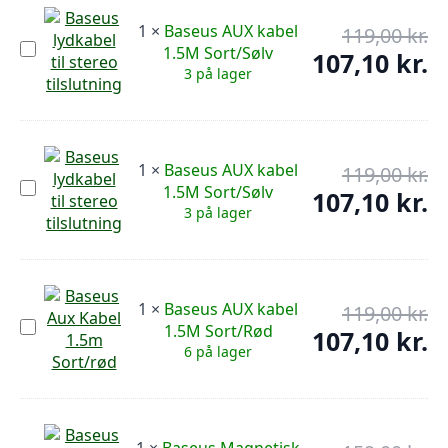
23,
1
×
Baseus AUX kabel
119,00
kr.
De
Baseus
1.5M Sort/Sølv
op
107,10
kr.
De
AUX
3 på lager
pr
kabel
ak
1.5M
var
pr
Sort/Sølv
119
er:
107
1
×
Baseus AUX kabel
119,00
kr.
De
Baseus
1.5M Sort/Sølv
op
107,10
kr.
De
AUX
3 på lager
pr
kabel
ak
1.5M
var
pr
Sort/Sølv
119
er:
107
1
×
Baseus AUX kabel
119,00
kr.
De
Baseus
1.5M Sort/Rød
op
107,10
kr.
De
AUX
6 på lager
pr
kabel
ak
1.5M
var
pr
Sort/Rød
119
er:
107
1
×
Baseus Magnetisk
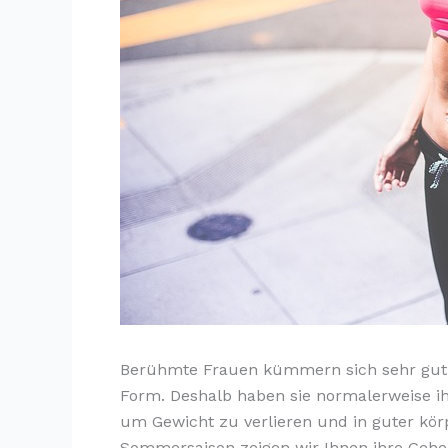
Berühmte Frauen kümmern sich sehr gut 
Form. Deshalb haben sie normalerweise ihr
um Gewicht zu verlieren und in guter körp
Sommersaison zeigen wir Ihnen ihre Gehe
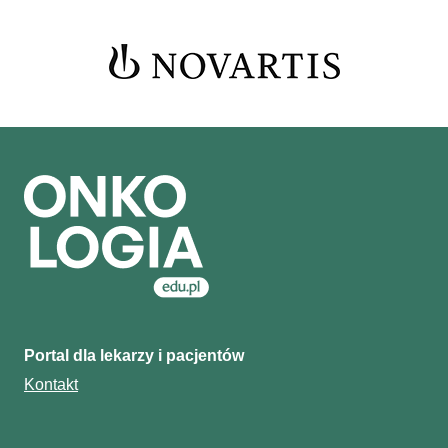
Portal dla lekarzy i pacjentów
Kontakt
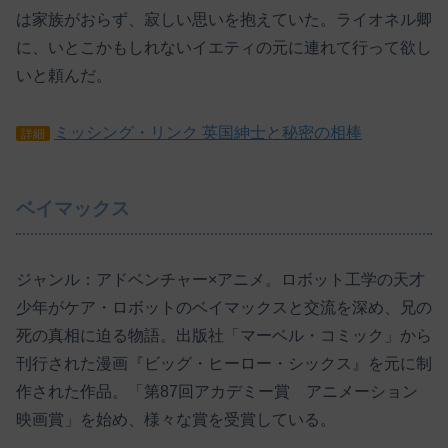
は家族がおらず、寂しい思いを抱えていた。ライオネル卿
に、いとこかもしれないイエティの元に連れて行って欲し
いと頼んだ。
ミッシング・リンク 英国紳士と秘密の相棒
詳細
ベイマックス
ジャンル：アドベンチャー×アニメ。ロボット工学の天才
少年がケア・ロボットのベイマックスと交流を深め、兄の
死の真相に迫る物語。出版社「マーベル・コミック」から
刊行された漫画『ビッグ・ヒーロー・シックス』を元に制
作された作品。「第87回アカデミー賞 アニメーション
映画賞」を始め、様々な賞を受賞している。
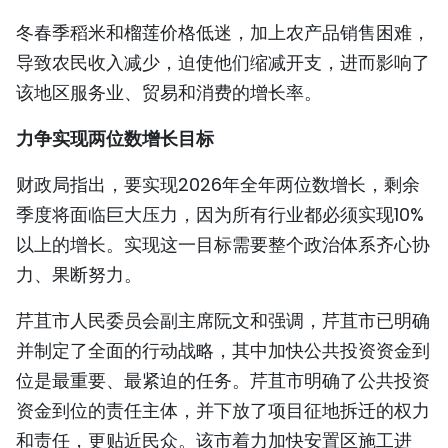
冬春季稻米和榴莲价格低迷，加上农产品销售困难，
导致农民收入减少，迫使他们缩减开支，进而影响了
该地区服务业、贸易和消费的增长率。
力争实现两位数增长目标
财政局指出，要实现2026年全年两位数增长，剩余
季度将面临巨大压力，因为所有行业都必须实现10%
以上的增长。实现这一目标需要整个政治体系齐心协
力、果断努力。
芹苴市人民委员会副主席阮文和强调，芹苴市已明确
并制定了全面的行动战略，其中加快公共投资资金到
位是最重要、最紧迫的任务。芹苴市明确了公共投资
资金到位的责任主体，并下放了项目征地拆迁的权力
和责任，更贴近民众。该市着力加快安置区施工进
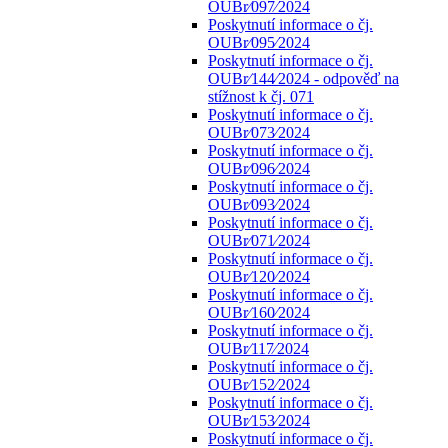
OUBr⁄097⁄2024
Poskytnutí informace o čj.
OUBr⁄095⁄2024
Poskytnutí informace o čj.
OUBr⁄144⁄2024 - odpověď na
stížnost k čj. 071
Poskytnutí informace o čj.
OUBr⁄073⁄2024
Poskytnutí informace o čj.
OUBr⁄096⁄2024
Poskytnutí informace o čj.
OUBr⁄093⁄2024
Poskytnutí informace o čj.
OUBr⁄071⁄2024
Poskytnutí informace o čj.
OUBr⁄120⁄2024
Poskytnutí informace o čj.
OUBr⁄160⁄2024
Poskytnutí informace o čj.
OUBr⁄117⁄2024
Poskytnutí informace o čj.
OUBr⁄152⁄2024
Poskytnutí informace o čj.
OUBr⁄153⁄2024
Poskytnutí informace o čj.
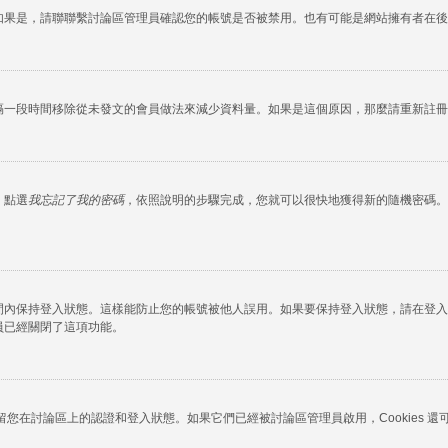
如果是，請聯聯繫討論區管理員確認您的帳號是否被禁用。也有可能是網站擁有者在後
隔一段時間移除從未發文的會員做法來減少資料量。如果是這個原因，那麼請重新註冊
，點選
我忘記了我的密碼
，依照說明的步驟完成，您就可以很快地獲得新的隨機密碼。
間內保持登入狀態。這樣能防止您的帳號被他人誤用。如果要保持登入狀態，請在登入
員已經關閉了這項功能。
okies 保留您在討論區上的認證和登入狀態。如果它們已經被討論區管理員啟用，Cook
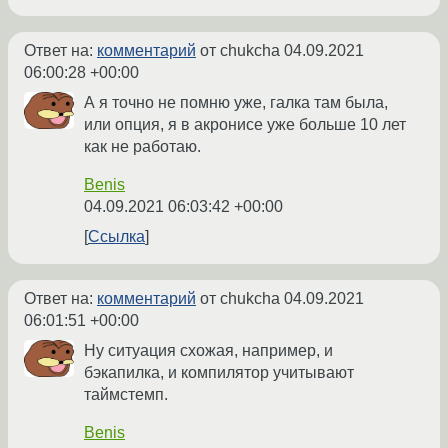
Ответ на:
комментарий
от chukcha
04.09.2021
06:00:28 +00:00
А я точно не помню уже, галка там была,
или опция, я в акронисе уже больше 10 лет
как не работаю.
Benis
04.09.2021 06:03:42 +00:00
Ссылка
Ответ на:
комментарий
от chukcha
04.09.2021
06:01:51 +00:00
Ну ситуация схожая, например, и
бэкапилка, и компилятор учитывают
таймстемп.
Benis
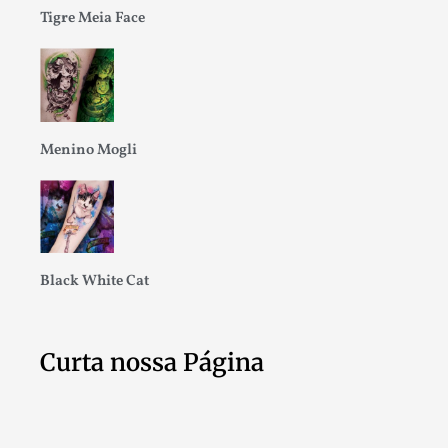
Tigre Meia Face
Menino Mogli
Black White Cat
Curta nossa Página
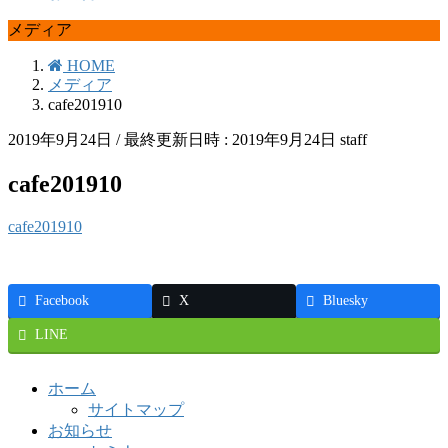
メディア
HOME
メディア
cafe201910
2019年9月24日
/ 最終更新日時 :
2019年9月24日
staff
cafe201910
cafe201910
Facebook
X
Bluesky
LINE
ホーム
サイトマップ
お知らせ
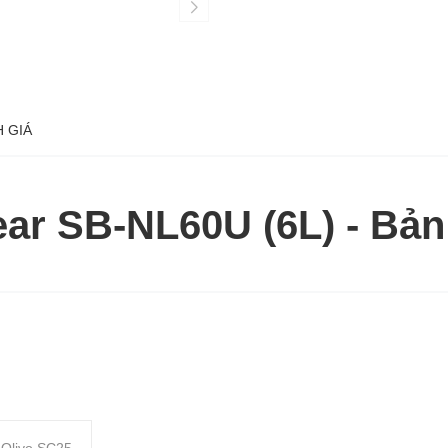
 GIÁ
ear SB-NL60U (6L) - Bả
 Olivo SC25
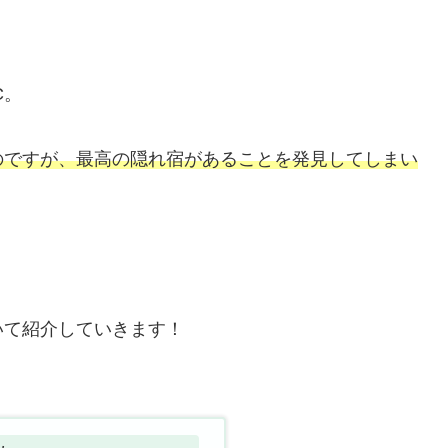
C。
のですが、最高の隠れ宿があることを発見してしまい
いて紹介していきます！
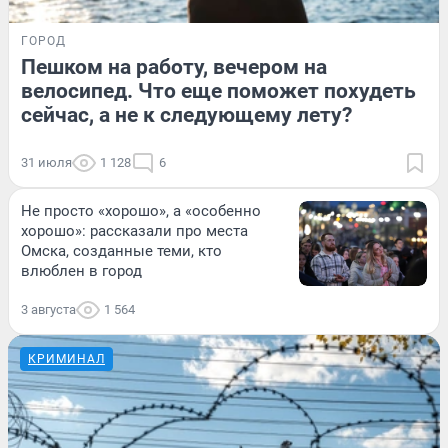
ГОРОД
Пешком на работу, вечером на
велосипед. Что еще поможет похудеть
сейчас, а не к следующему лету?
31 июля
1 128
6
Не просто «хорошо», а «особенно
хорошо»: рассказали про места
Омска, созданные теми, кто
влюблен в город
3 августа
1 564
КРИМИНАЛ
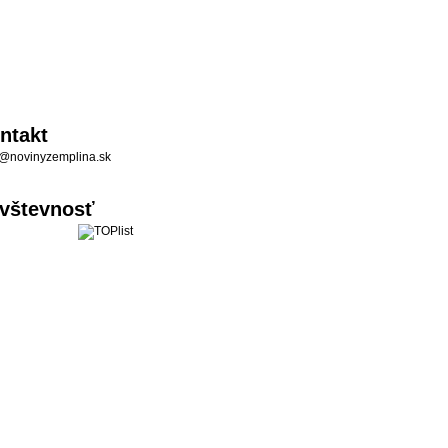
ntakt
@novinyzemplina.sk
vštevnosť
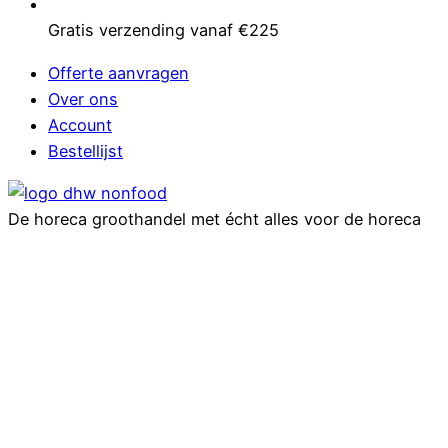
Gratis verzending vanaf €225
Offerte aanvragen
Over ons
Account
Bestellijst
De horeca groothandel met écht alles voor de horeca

• TASK GOAL: The answer must be every line of the records that contains the word "хорошо".

• OUTPUT FOR THIS EXERCISE:
Не просто «хорошо», а «особенно
хорошо»: рассказали про места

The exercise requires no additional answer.